Yeast cytochrome c oxidase: a model system to study mitochondrial forms of the haem-copper oxidase superfamily

Abstract

The known subunits of yeast mitochondrial cytochrome c oxidase are reviewed. The structures of all eleven of its subunits are explored by building homology models based on the published structures of the homologous bovine subunits and similarities and differences are highlighted, particularly of the core functional subunit I. Yeast genetic techniques to enable introduction of mutations into the three core mitochondrially-encoded subunits are reviewed.

Fig. 1

Superposition of homology models of the 11 subunits of yeast CcO on the dimeric bovine CcO structure.

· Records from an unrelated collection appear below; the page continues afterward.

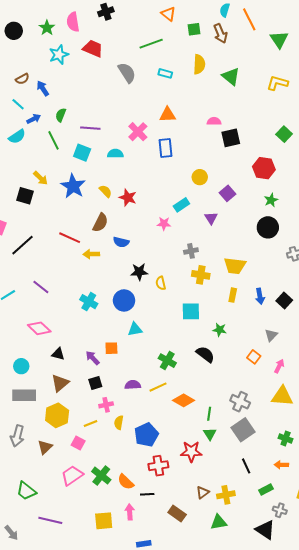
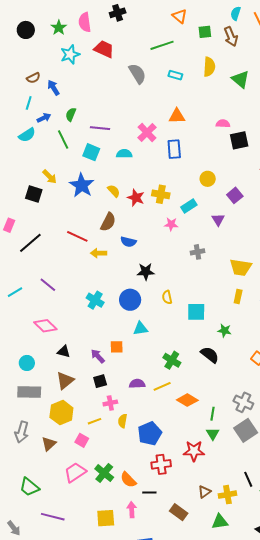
cyan line: (18, 104) -> (29, 103), turned 64
yellow cross: (201, 275) -> (161, 194), moved
yellow semicircle: (161, 283) -> (167, 297), moved
black line: (246, 466) -> (248, 479), moved

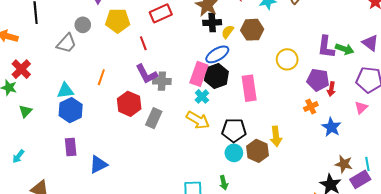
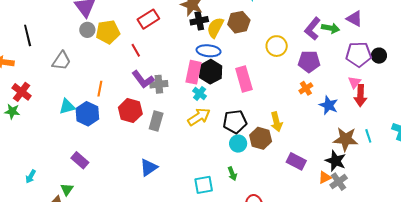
gray circle: (83, 25) -> (87, 30), moved
yellow semicircle: (228, 32) -> (215, 28), size x1.5
purple L-shape: (326, 47) -> (312, 29), turned 40
blue ellipse: (217, 54) -> (209, 51), turned 45
red arrow: (331, 89) -> (361, 96), moved, size x1.5
blue hexagon: (71, 110) -> (87, 114), moved
green triangle: (25, 111) -> (67, 189), moved
yellow arrow: (198, 120) -> (199, 117), turned -55
purple rectangle: (71, 147) -> (80, 160), turned -36
blue triangle: (98, 164) -> (149, 168), moved
brown star: (344, 164) -> (346, 139), size x1.4
purple rectangle: (360, 179) -> (296, 161), moved, turned 66

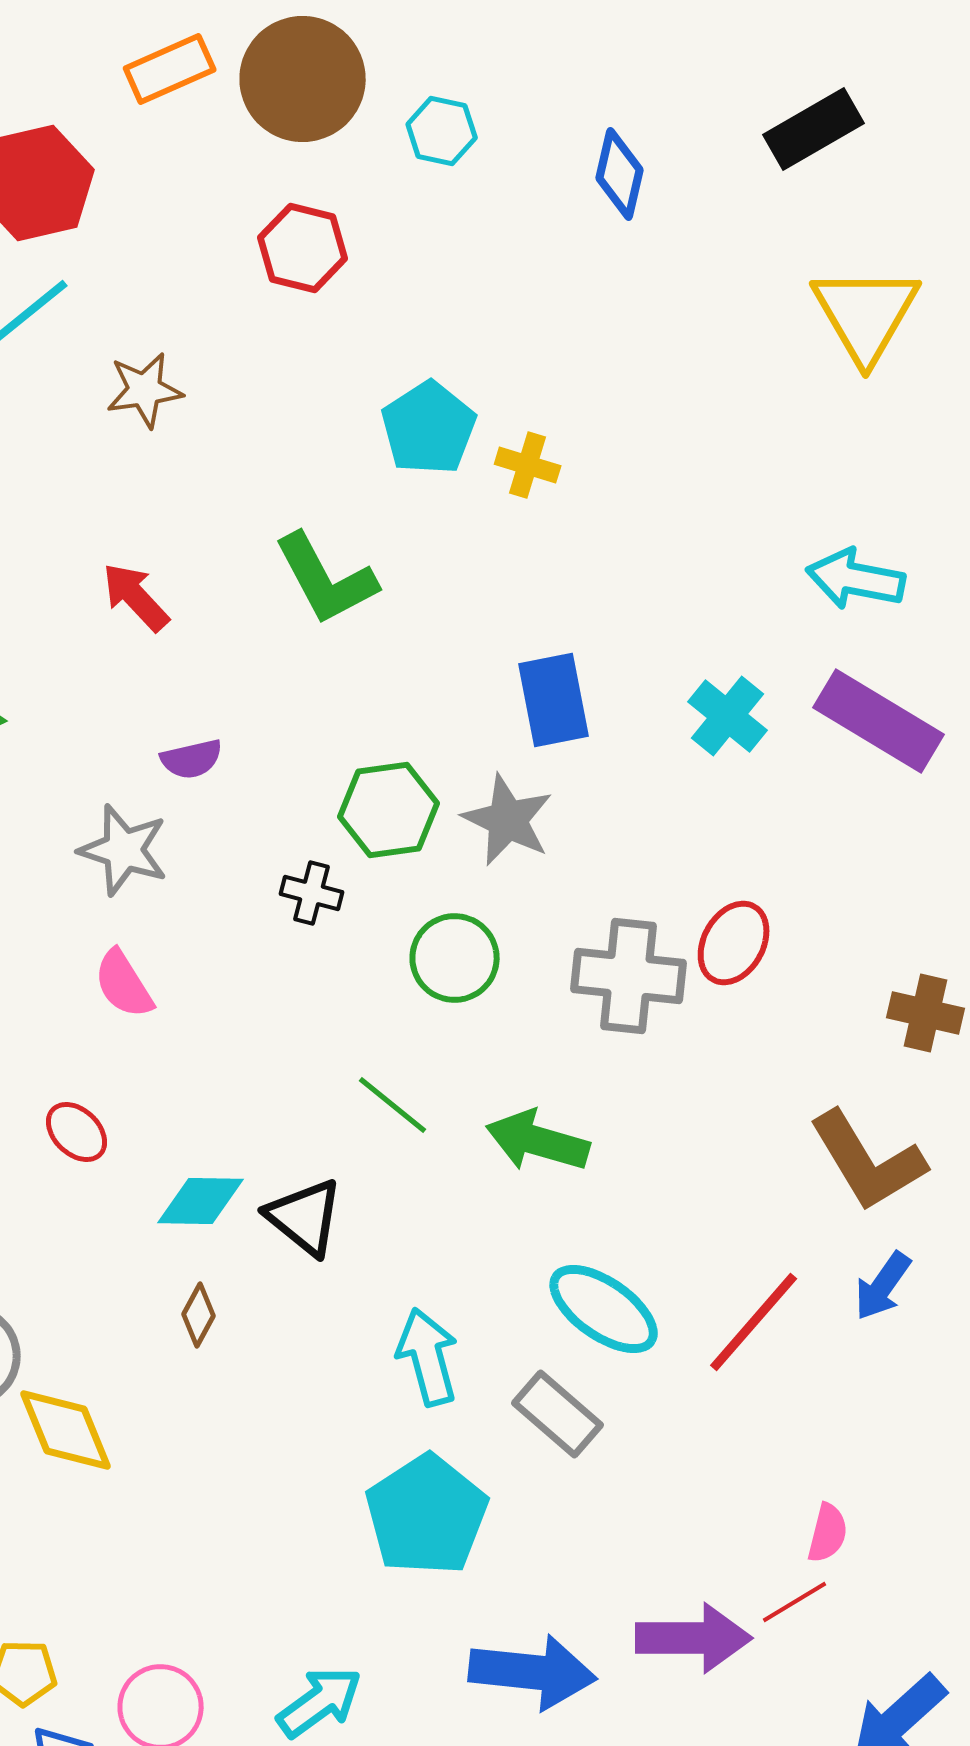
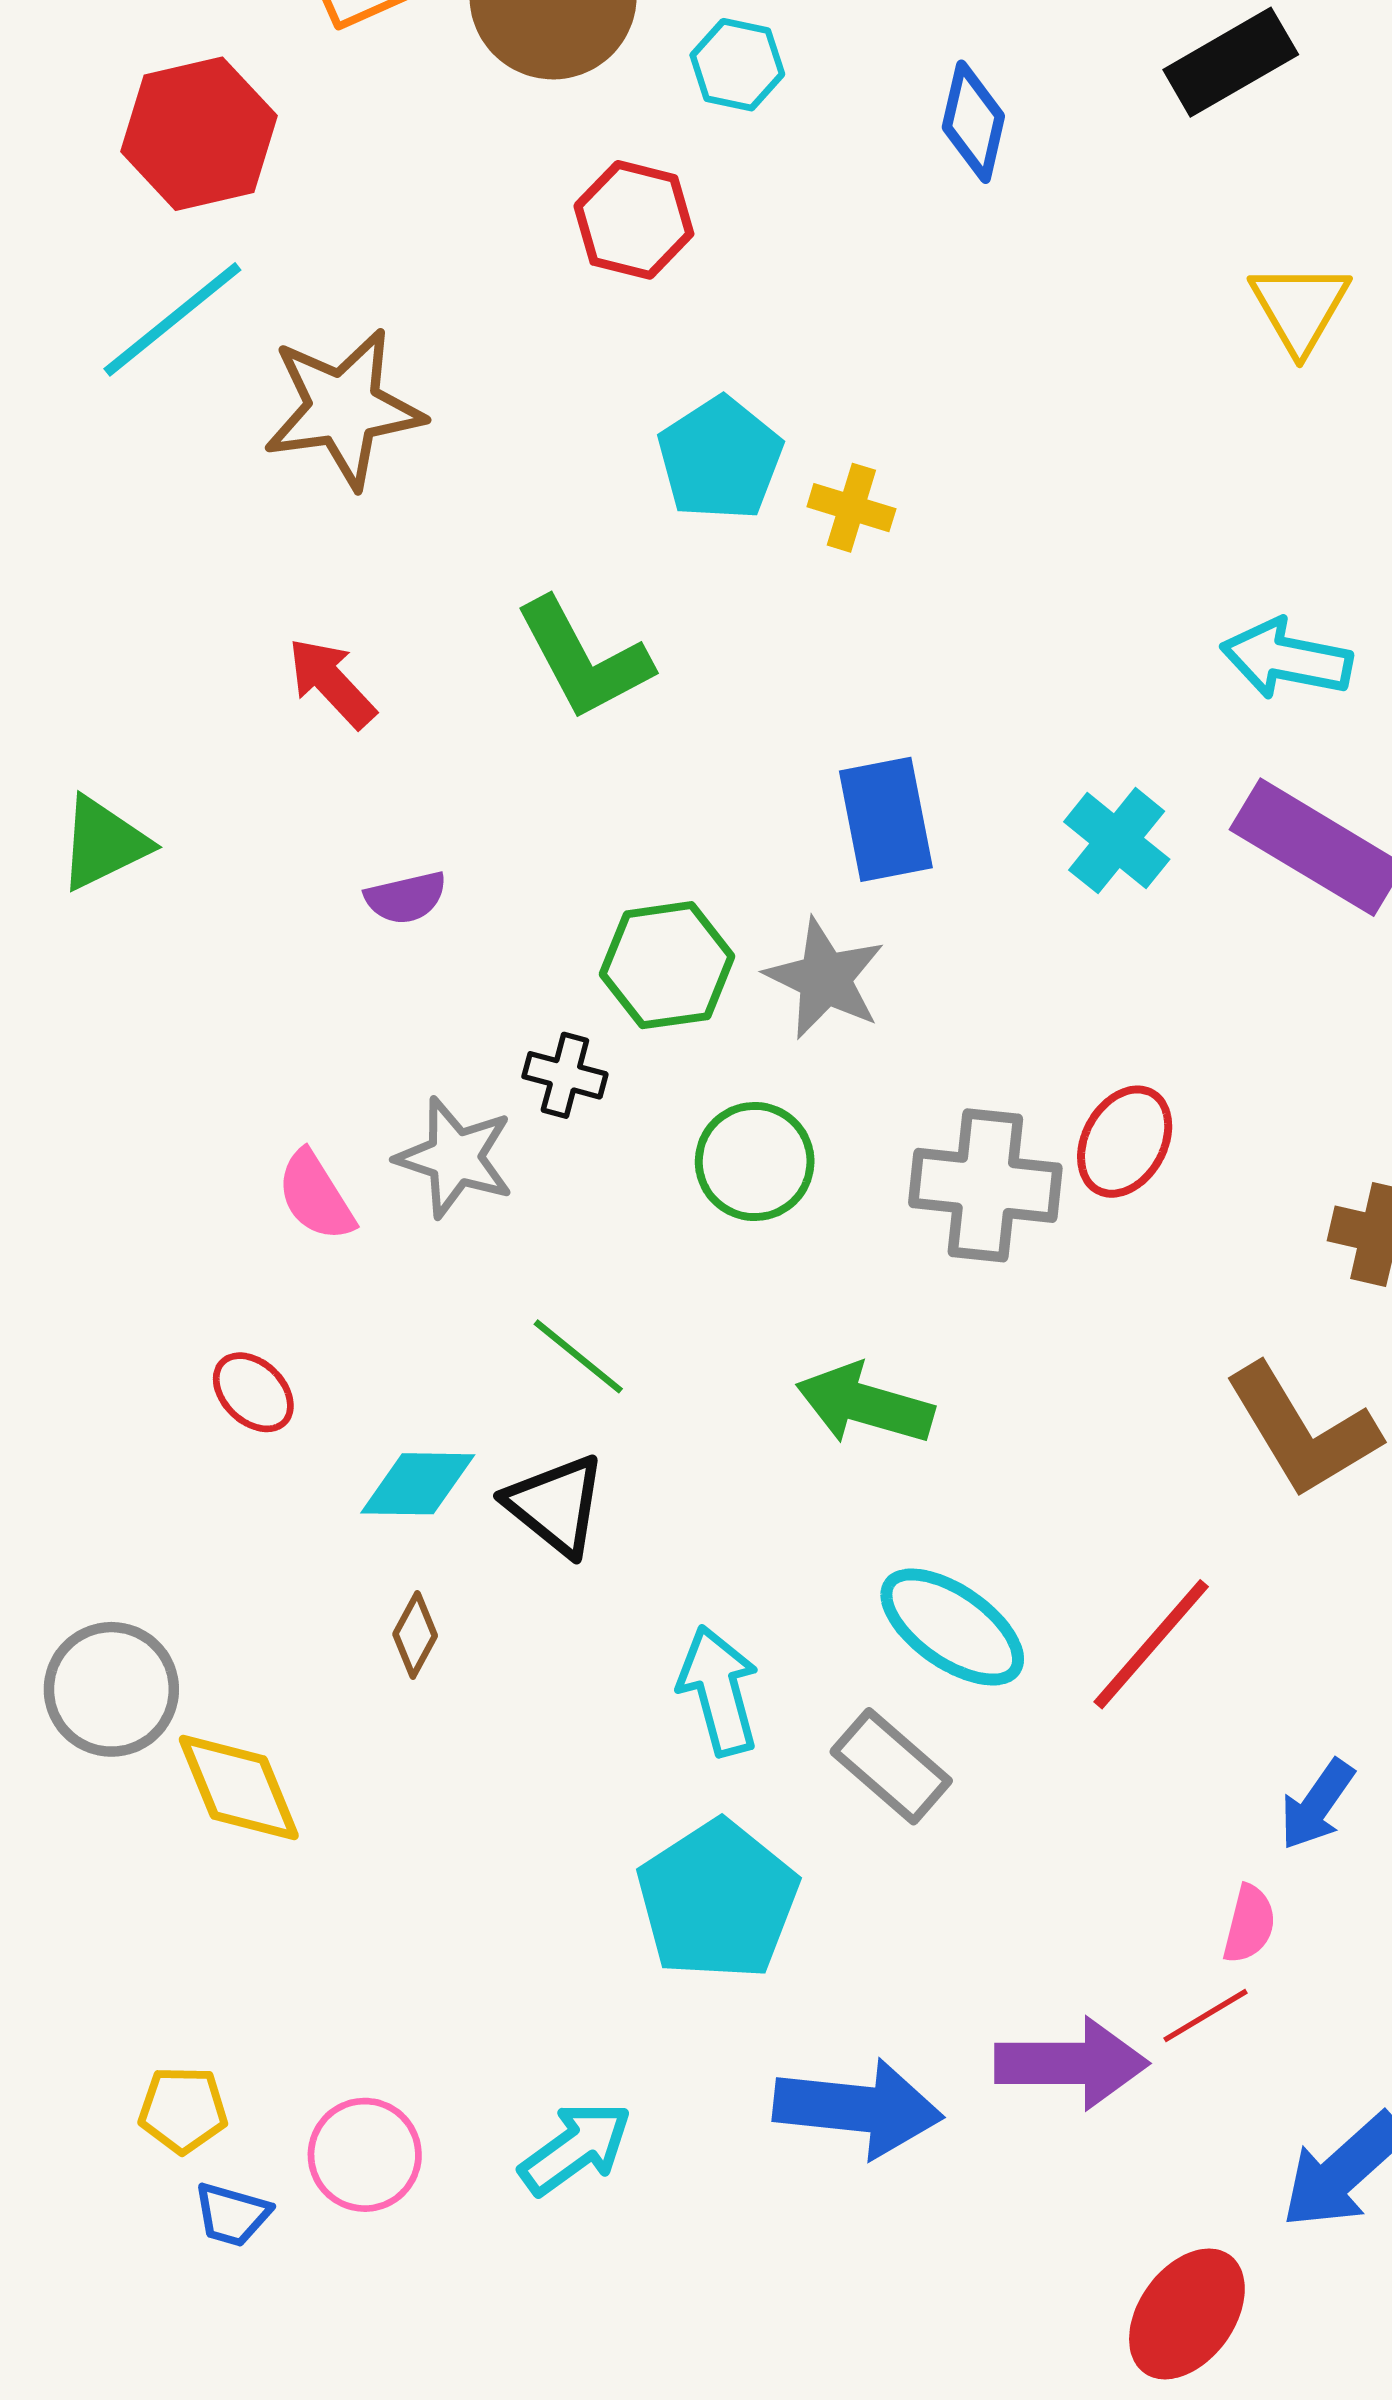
red hexagon: (303, 248) -> (634, 220), moved
yellow triangle: (866, 314) -> (1300, 307), size x0.7
brown star: (145, 390) -> (343, 408), size x1.6
gray star: (124, 850) -> (455, 1158), moved
green line: (393, 1105) -> (578, 1356), moved
blue arrow: (883, 1286) -> (1317, 1805), moved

The whole, dimeric structure of bovine CcO (drawn from PDB ID: 1V54 [16]) is shown in light grey. Each of the eleven subunits of yeast CcO is modelled on its counterpart in one half of the bovine dimer only and is colour-coded to aid recognition. The two bovine subunits without homologues in yeast CcO are shown in black.

Fig. 2

Superposition of models of the core subunits of yeast CcO on bovine CcO subunits. Colour-coding and source information are as for Fig. 1. The figure on the right shows an overlay of the positions of metal centres (see Section 5.3.1).

Fig. 3

Buried hydrophilic amino acids in Cox1 and 2 of yeast CcO in comparison to the K, D and H channel residues in bovine subunit I. The yeast homology model (in colour) was superimposed onto bovine CcO (PDB ID: 1V54, white). Residues of the K channel (in purple) include: S256, Y245, T316 and K319 of Cox1 together with E82, W85 and T86 of Cox2. Residues of the D channel (in orange) include: N10, Y18, M72, N81, D92, N99, T154, S155, S157, S158, N164 and E243, all in Cox1. Residues of the H channel (in green) include: E407, Q411, Q413, S464, T462, S382, S458, S33, M428, S455, R37, N451, Y371, N56, S52 and N51 of Cox1.